When I first separated from my ex-wife the only thing that felt separate was our locations. She was living there, I was living here. Everything else still felt totally connected, which made it hard for me to wake up, and move on with my life. The first month or so was the worst. Everything I had done for the last seven years involved another person, every decision I made. Suddenly I found myself in the grocery store staring at food and not knowing whether I wanted it or “we” wanted it. What toast do I buy for breakfast, and what do I like to put on it? Do I even want toast, or do I want oatmeal? Those bananas are too ripe, but are they the right ripeness for me? What kind of tea do I want? What about my coffee in the morning, will I drink full or half calf? What should I make for dinner, and how much leftovers do I need for a one person lunch the next day? We can’t eat rice and vegetables for three nights in a row, that’s boring and repetitive. But wait, I LOVE rice and vegetables and CAN eat it three days in a row! Don’t even look at cookies, ice cream, or chocolate bars, you have no one to surprise with those, but would YOU like some? I had no clue what I would want sitting on the couch after dinner as a treat with my tea. So I said, fuck it. I didn’t shop. I drank my sisters tea, would run into whole foods on the mornings I worked, grab something for lunch, and I honestly can’t remember what I ate for dinner. Will I ever buy a bottle of wine again? Who am I going to share it with? Who is going to get as excited as I am about it? Can I be excited about it all on my own? I physically could not bring myself to think about it. I didn’t even want to eat or shop, suddenly it felt like a chore.

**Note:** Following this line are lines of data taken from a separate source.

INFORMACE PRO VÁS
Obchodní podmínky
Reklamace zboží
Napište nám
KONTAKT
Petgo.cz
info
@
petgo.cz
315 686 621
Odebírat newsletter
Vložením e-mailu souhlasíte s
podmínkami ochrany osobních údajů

Even getting dressed in the morning felt weird. Who am I trying to impress? What do I wear when I’m not dressing for the pleasure of another person. And did I really just say “for the pleasure of another person?” Who the hell am I?!?! That was the problem. I had forgotten. It’s not that I didn’t know, I had simply forgotten. I had to relearn certain things about myself. It was a book I hadn’t opened in a while but at one time, I knew it word for word. What do I love? What gives me pleasure? What makes me feel good in the morning? What makes me smile? What makes me feel confident? What decisions will I make when my opinion is all that matters? When there is no fear of judgment, disapproval or disappointment?
As the weather was getting colder I realized I had to go into my storage and pull out all of my sweaters. After rummaging through them, I could not even bring myself to take them out of the bags they were in. Old sweaters I would have thrown out long ago but kept around because she thought they were cute on me. Sweaters I bought for her but she didn’t wear so I wore them instead. Sweaters I wore for holidays and for cold walks on Thanksgiving because some families (my in-laws) like to go on long, freezing cold walks on Thanksgiving morning. Well you know what? Not my family!! I left them in the bag and without hesitation spent an ungodly amount of money on new winter attire from Top Shop. Those old clothes would have made me feel like I was putting on clothes that belonged to someone else. In a sense, I would have been. I was realizing that I had slowly transformed myself into someone that fit snuggly (tried to anyway) into another persons life. Little tweaks here and there that felt like the “expected” thing to do, all added up and turned me into someone else. Sometimes it was just the easier thing to do, like switching to a new brand of coffee. But other times it was something much bigger, like choosing to stay home on Sundays when all my siblings are at my parents house. Convincing myself that I in fact needed a day at home with my wife. And that I can’t possibly be expected to spend every single Sunday with my family even though that is exactly what I had done and looked forward to my whole entire life. Ever try forcing something to fit in a space it’s too big for? You get bulges, wrinkles, cracks. It simply does not work.
Relationships are a wonder to me. What we do in them, for them, in spite or them, and despite them. There are things we as individuals are willing to let go of, look past, accept and tolerate for a relationship. And some of that is okay but without boundaries you are simply losing yourself. You are taking both feet off the ground and not only letting but expecting and hoping that someone else will carry you. And the trouble with that is that they can bring you anywhere. Every day my feet are planted firmly on the ground. My legs are strong and sturdy. I am working hard to ensure that in the future nobody ever knocks me off my feet again but rather stands next to me with both their feet firmly planted as well. Side by side we will grow much taller.